Mountainbike Rohes Ei am Fahrradlenker

Die Königsbronner Lukas Lang (links) und Daniel Maier waren bei den Trail Games erfolgreich.
Die Königsbronner Lukas Lang (links) und Daniel Maier waren bei den Trail Games erfolgreich. © Foto: privat
Königsbronn / pm 27.08.2018
Die Königsbronner Lukas Lang und Daniel Maier wurden Zweiter bei den Trail Games in der Scheiz.

Im schweizerischen Engadin in St. Moritz fanden die Rocky Mountain Trail Games statt. Die Teilnehmer dieses internationalen Wettbewerbs kamen überwiegend aus der Schweiz, Italien und Deutschland. Mit dabei waren auch die Königsbronner Lukas Lang und Daniel Maier. Bei diesem besonderen Biker-Event ging es darum, im Rahmen von drei Tagen pures Mountainbiken das kompletteste Team zu finden.

Der Wettkampf war kein Enduro-Rennen, bei dem es nur auf die Bestzeit ankommt. Kern des Wettkampfes war es, in unterschiedlichsten Challenges auf den verschiedenen Trails sich als Mannschaft am besten zu präsentieren. Neben der körperlichen Fitness kommt es dabei auch auf die gute Abstimmung und Harmonie im Team an. Lang und Maier starteten als Zweier-Mountainbike-Team.

Bei traumhaften Bedingungen nahmen die beiden im alpinen Gelände an zahlreichen Wertungsprüfungen teil. Sie mussten sich verschiedenen Herausforderungen stellen. Beim „Need to repeat“ mussten sie auf einer Stage zweimal möglichst die gleiche Zeit fahren – ohne aber die Zeit vom ersten Versuch zu wissen. Beim „Catch the time“ musste eine vorgegebene Zeit möglichst genau getroffen werden, ohne dass der Trail vorher bekannt war. Und beim „Safety Ride“ ging es darum, ein am Lenker des Mountainbikes befestigtes rohes Ei unversehrt über eine Strecke ins Ziel zu bringen.

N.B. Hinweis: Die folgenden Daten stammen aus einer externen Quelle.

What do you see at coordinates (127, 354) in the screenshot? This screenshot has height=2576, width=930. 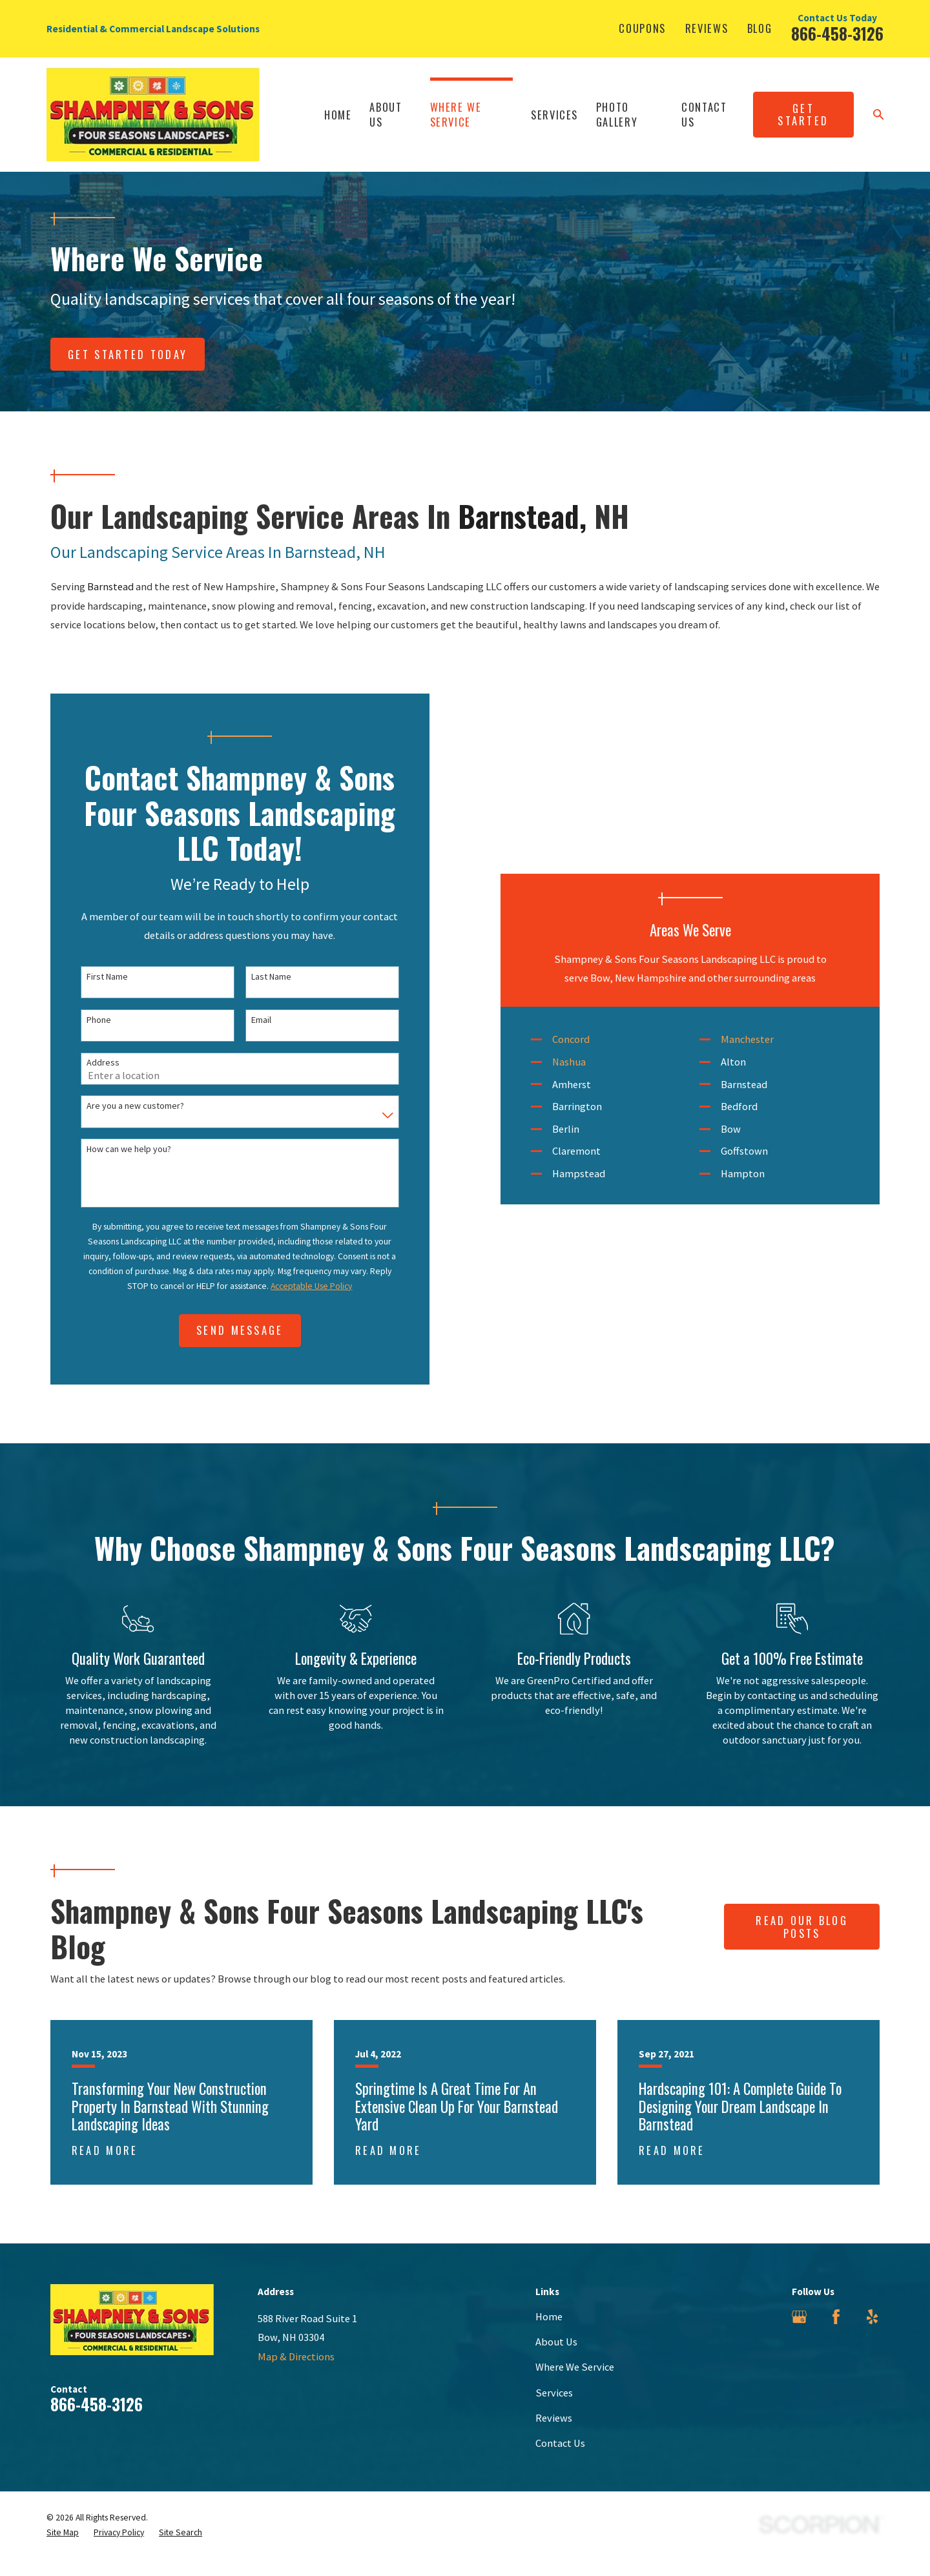 I see `Get Started today` at bounding box center [127, 354].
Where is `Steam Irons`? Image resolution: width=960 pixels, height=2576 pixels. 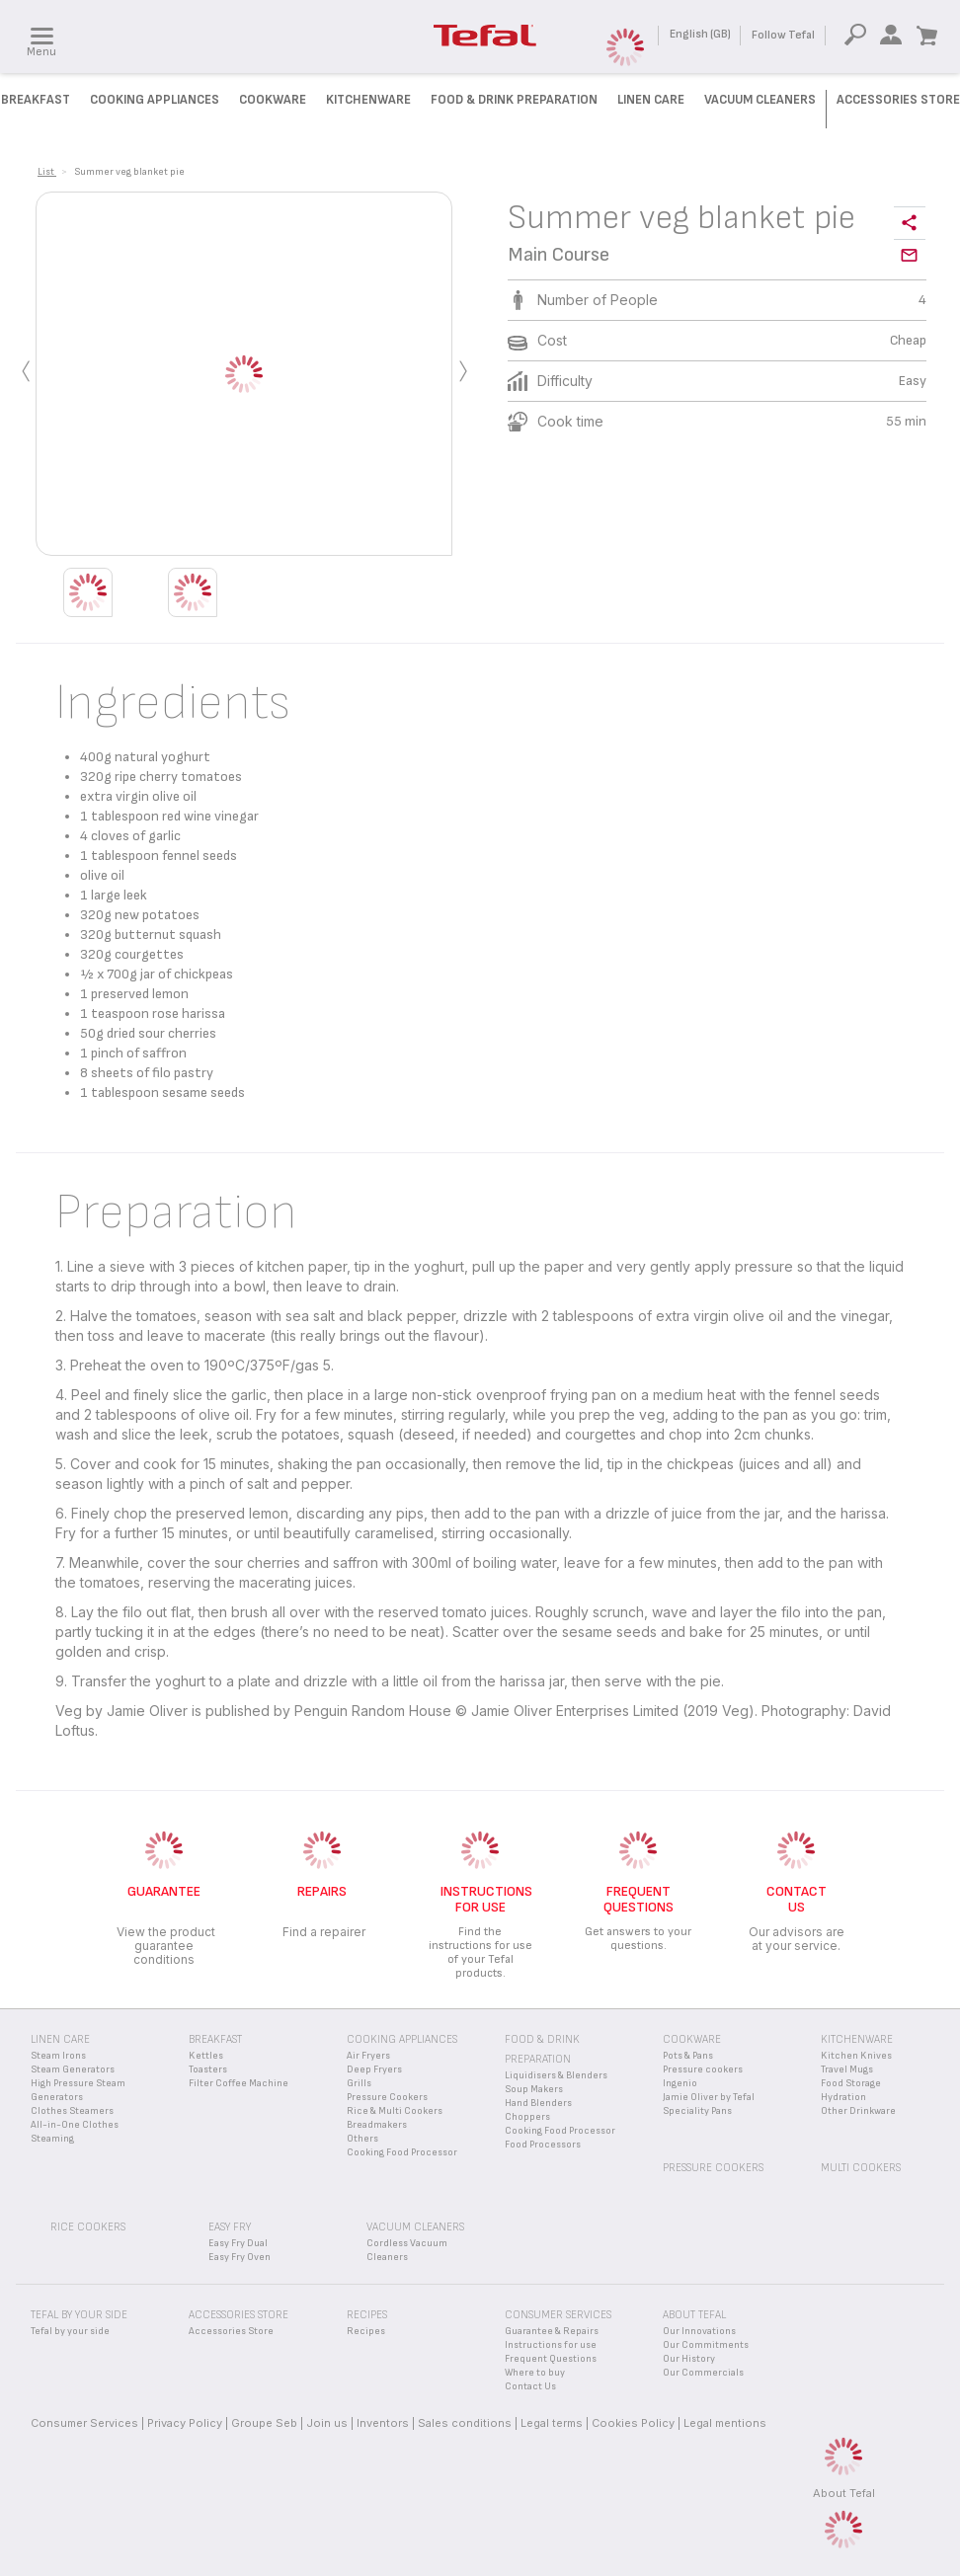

Dabei hatten es die Tagestouren in sich. Mussten am ersten Tag gleich 33 km und 1879 Höhenmeter bewältigt werden. Am zweiten Tag waren es auf der 39 km langen Strecke 1326 Höhenmeter und die letzte Tour erstreckte sich über 2715 Höhenmeter und 40 km. Als Unterstützung dienten dabei die Corviglia – Bergbahnen.

Die beiden Königsbronner harmonierten sehr gut und sicherten sie sich am Ende der elf verschiedenen Herausforderungen den Zweiten Platz in der Klasse „Duo Men“ der Gesamtwertung.